Classes complicate this process of forgetting somewhat. Properties of class
instances “stick out”, and are visible to the callers. This can be powerful —
and can be a great way to represent shared data structures — but this is
exactly why we have the ._
convention in Python: if something starts with an
underscore, and it’s not in a namespace you own, you shouldn’t mess with it.
So: other._foo
is not for you to touch, unless you’re maintaining
type(other)
. self._foo
is where you should put your own private state.
So if we have a class like this:
| class A(object):
def __init__(self):
self._note = "a note"
|
we all know that A()._note
is off-limits.
But then what happens here?
| class B(A):
def __init__(self):
super().__init__()
self._note = "private state for B()"
|
B()._note
is also off limits for everyone but B
, except... as it turns out,
B
doesn’t really own the namespace of self
here, so it’s clashing with what
A
wants _note
to mean.

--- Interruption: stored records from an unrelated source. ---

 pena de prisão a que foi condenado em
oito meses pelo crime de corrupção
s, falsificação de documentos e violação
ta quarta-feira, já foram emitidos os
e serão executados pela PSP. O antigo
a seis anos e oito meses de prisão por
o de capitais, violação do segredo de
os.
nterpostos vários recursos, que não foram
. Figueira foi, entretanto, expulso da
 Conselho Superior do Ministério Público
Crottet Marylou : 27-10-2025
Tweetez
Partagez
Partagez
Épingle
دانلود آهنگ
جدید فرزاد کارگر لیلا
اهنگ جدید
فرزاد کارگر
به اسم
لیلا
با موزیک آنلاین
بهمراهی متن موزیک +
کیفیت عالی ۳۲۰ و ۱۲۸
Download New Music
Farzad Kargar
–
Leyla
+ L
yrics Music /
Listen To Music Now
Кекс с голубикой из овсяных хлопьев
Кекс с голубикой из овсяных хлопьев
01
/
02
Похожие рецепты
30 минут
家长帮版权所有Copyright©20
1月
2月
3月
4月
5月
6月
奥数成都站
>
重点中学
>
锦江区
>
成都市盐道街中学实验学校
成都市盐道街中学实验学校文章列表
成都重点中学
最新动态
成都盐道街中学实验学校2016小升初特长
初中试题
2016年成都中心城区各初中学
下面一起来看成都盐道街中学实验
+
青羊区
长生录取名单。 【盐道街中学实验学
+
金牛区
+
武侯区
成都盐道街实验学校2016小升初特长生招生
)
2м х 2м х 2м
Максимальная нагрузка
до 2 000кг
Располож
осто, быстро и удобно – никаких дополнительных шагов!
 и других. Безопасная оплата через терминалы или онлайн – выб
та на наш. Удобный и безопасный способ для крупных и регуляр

Even if, right now, we were to change it to
_note2
, the maintainer of A
could, in any future release of A
, add a new
_note2
variable which conflicts with something B
is using. A
’s
maintainers (rightfully) think they own self
, B
’s maintainers (reasonably)
think that they do. This could continue all the way until we get to _note7
,
at which point it would explode violently.
So that’s why Inheritance is bad. It’s a bad way for two layers of a system to
communicate because it leaves each layer nowhere to put its internal state that
the other doesn’t need to know about. So what could be worse?

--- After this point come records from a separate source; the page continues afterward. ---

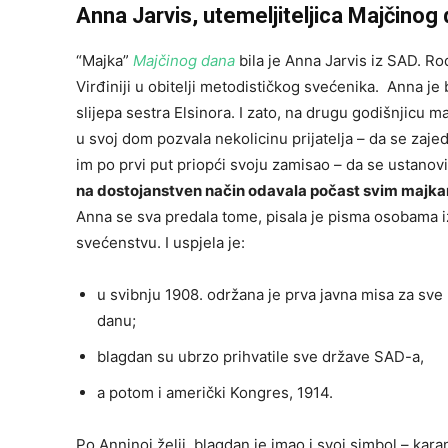
Anna Jarvis, utemeljiteljica Majčinog
“Majka”
Majčinog dana
bila je Anna Jarvis iz SAD. R
Virđiniji u obitelji metodističkog svećenika.
Anna je b
slijepa sestra Elsinora. I zato, na drugu godišnjicu ma
u svoj dom pozvala nekolicinu prijatelja – da se zaje
im po prvi put priopći svoju zamisao – da se ustanov
na dostojanstven način odavala počast svim majkama
Anna se sva predala tome, pisala je pisma osobama i
svećenstvu. I uspjela je:
u svibnju 1908. održana je prva javna misa za sv
danu;
blagdan su ubrzo prihvatile sve države SAD-a,
a potom i američki Kongres, 1914.
Po Anninoj želji, blagdan je imao i svoj simbol – kar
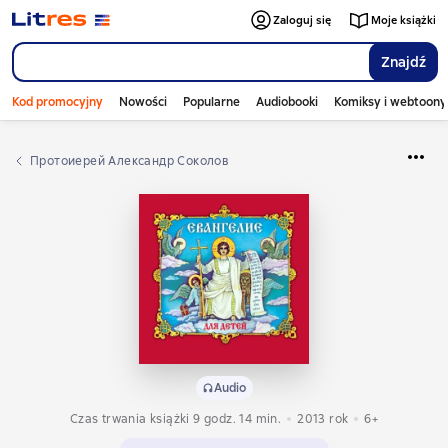
Zaloguj się
Moje książki
Znajdź
Kod promocyjny
Nowości
Popularne
Audiobooki
Komiksy i webtoony
Протоиерей Александр Соколов
Audio
Czas trwania książki 9 godz. 14 min.
2013
rok
6+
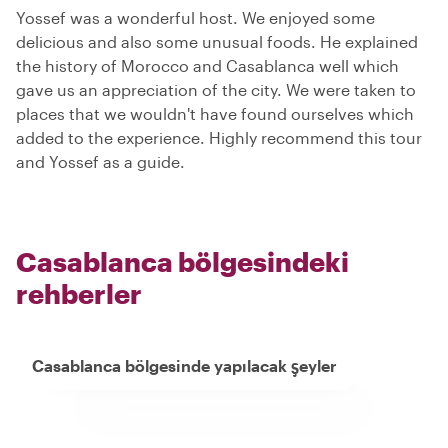
Yossef was a wonderful host. We enjoyed some
delicious and also some unusual foods. He explained
the history of Morocco and Casablanca well which
gave us an appreciation of the city. We were taken to
places that we wouldn't have found ourselves which
added to the experience. Highly recommend this tour
and Yossef as a guide.
Casablanca bölgesindeki
rehberler
Casablanca bölgesinde yapılacak şeyler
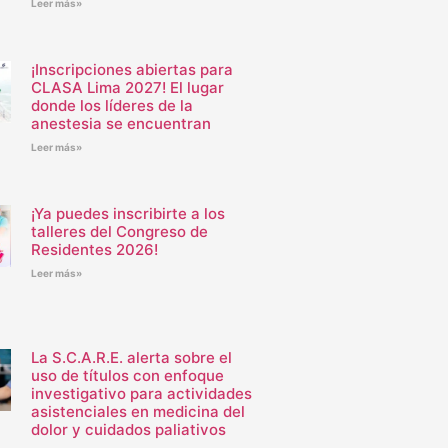
Leer más»
¡Inscripciones abiertas para
CLASA Lima 2027! El lugar
donde los líderes de la
anestesia se encuentran
Leer más»
¡Ya puedes inscribirte a los
talleres del Congreso de
Residentes 2026!
Leer más»
La S.C.A.R.E. alerta sobre el
uso de títulos con enfoque
investigativo para actividades
asistenciales en medicina del
dolor y cuidados paliativos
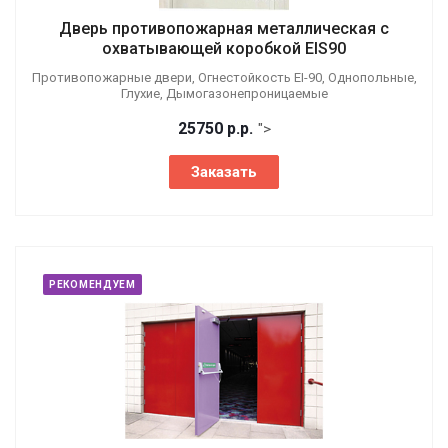
Дверь противопожарная металлическая с
охватывающей коробкой EIS90
Противопожарные двери, Огнестойкость EI-90, Однопольные,
Глухие, Дымогазонепроницаемые
25750
р.
р.
">
Заказать
РЕКОМЕНДУЕМ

Let’s say we’ve convinced our junior programmer who wrote A
that inheritance
is a bad interface, and they should instead use the panacea that cures all
inherited ills, composition. Great! Let’s just write a B
that composes
in an A
in a nice clean way, instead of doing any gross inheritance:
| class Bprime(object):
def __init__(self, a):
for var in dir(a):
setattr(self, var, getattr(a, var))
|
Uh oh. Looks like composition is worse than inheritance.

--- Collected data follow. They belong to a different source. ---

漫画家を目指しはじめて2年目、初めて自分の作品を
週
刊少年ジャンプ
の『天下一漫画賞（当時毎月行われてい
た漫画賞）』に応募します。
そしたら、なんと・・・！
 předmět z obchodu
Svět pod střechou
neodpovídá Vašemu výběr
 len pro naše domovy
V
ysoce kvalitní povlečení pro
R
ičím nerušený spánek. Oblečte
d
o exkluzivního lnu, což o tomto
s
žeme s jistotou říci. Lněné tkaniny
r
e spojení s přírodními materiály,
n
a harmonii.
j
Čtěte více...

Let’s enumerate some of the issues with this “solution” to the problem of
inheritance:
- How do we know what attributes
Bprime
has?
- How do we even know what type
a
is?
- How is anyone ever going to
grep
for relevant methods in this code and have
them come up in the right place?
We briefly reclaimed self
for Bprime
by removing the inheritance from A
,
but what Bprime
does in __init__
to replace it is much worse. At least
with normal, “vertical” inheritance, IDEs and code inspection tools can have
some idea where your parents are and what methods they declare. We have to
look aside to know what’s there, but at least it’s clear from the code’s
structure where exactly we have to look aside to.
When faced with a class like Bprime
though, what does one do? It’s just
shredding apart some apparently totally unrelated object, there’s nearly no way
for tooling to inspect this code to the point that they know where
self.<something>
comes from in a method defined on Bprime
.
The goal of replacing inheritance with composition is to make it clear and
easy to understand what code owns each attribute on self
. Sometimes that
clarity comes at the expense of a few extra keystrokes; an __init__
that
copies over a few specific attributes, or a method that does nothing but
forward a message, like def something(self): return self.other.something()
.
Automatic composition is just lateral inheritance. Magically auto-proxying all
methods, or auto-copying all attributes, saves a few keystrokes at the time
some new code is created at the expense of hours of debugging when it is being
maintained.
If readability counts, we should
never privilege the writer over the reader.